I know this is an old thread but I've dug it up a few times this week as I've been busy transplanting a 9090DB tuner PCB into a regular 9090.
The stock tuner PCB was shot and botched with trails lifting, missing pads, epoxy gluing and too many jumper bypasses. I had a spare 9090DB
tuner PCB which I saved for a case like this. The good news is, it's doable and I thought I might share, so here's some pointers...
First of all, the 9090 none DB has the daughter piggy back F2550 Multi-Path PCB riding on it so it's infrastructure needs to installed:
Second, the 9090DB tuner doesn't distinguish between FM Auto and Dolby FM as everything is routed to the dolbey board. The none DB version
has two different FM outputs, "auto" and "dolby". Third, there's a whole bunch of ceramic caps and resistors in the AM section of the 9090DB tuner that are
not the same as the 9090 none DB. I'm not sure how critical these are, but I've swapped them to match the 9090 SM.

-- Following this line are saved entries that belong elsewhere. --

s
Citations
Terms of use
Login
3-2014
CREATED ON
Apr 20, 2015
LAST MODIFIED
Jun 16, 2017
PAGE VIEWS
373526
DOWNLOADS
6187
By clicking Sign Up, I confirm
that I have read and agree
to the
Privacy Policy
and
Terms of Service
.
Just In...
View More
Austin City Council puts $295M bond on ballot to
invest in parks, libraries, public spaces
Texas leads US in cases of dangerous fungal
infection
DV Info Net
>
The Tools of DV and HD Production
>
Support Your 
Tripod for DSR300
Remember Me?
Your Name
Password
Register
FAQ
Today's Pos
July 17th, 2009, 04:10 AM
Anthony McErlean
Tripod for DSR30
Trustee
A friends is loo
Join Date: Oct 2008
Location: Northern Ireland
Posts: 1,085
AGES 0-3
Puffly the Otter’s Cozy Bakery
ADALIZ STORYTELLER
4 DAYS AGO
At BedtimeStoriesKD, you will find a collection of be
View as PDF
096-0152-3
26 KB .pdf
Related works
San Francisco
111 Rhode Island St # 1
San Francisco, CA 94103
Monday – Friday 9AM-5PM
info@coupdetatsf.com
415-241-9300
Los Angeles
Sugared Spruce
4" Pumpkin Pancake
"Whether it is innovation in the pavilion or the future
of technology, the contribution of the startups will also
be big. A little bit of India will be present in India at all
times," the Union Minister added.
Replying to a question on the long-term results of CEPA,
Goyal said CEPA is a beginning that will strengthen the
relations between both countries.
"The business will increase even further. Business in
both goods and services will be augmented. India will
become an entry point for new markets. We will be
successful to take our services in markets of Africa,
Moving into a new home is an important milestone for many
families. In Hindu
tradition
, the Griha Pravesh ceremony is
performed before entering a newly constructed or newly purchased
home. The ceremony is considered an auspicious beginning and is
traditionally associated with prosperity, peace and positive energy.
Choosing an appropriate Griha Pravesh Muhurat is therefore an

Here's a 9090DB tuner and the missing connection posts that come down the MPX daughter PCB are marked in yellow
To adjust this board to the 9090 none DB version, I've done the following:
- installed the MPX PCB Molex footer
- installed the three posts
- added resistor R98 (3.3KΩ)
- installed Germanium diodes D05/D06
- replaced the 0.0022µF ceramic cap (red 'X') with 0.022µF and re-oriented it (like plus to minus instead of diagonal)
- Resistor (R83 3.9KΩ was different on the 9090DB tuner)
- Possibly matched some ceramic caps in the yellow square near the AM tuner IC, as per the 9090 SM (sorry, I don't remember all of it by heart and didn't take notes on this one)
- Replaced AM tuner HA1197 with HA1152 (the HA1197 still works after the transplant though)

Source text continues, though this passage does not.